This is some story. We've known for quite some time that the House Ethics Committee is investigating Rep. Alan Grayson for possibly violating House rules by operating a hedge fund, but the New York Times offers some stunning new particulars on how Grayson runs his business. Marketing materials for his fund explain that Grayson specializes in "markets in turmoil due to economic, political, or natural disasters" and cites an infamous quote attributed to Baron Rothschild that “the time to buy is when there's blood in the streets." These kinds of sentiments are usually propounded by vulture capitalists, not self-styled progressives.
There are many other troubling details in this report, but the most noteworthy comes from a chain of private emails from last June obtained by the Times. In it, Grayson's former campaign manager Doug Dodson begged his boss to just shut down the fund because it had turned into a "drip, drip, drip story that never goes away and we always come out on the wrong end" (while still delusionally blaming it on a conspiracy of reporters who "want to write this story badly"). Grayson refused, saying "the media might take that as an admission of wrongdoing."

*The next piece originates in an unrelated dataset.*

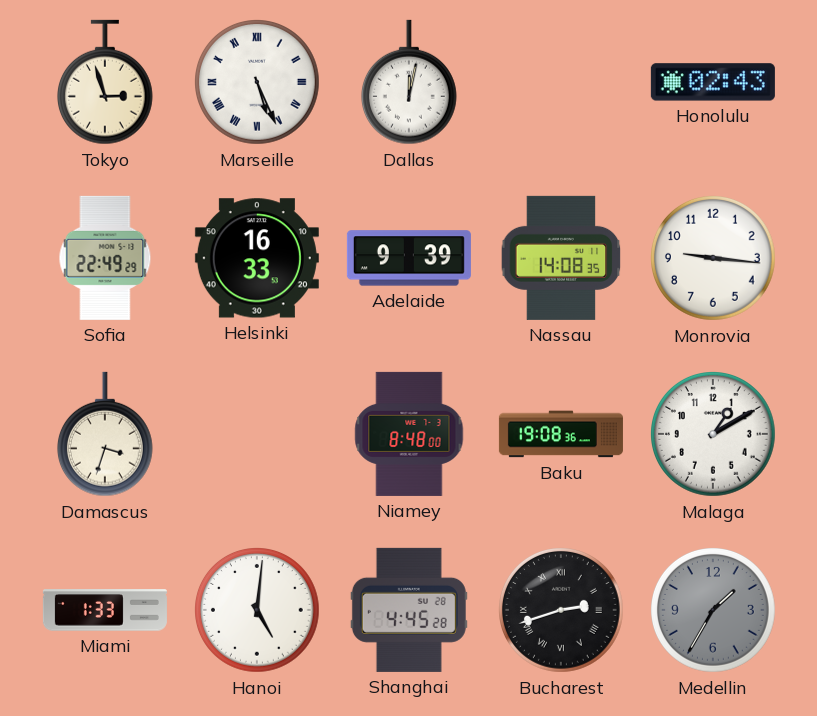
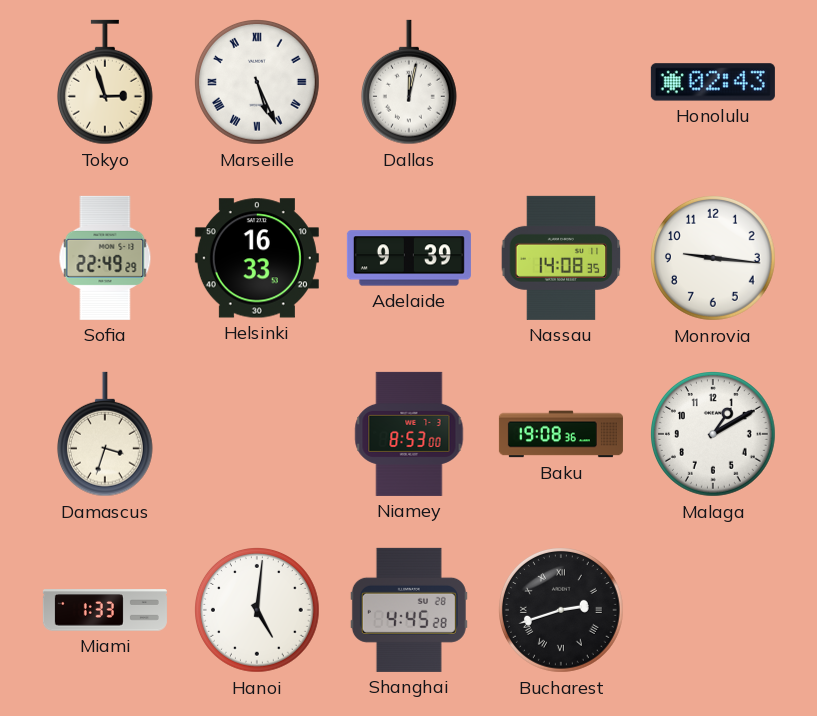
Niamey: 8:48 -> 8:53
Medellin: 1:35 -> none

What makes these emails all the more remarkable is that someone from Grayson's camp leaked them to the paper in an effort to blow Grayson up. It's not clear who, but multiple email addresses in the cc: field have been redacted—and Grayson's parted ways with a lot of staffers recently, including Dodson. It says a lot about the congressman that a (presumably former) confidante has grown so disgusted he or she now wants to stop Grayson at all costs.
Grayson, of course, still can't understand why anyone has a problem with anything he's done, saying, "Honestly, it's very frustrating to me. This whole insinuation that I have done something improper." Maybe if everyone around you thinks you've done something wrong and you're pretty much the only person who thinks you haven't, you ought to reconsider.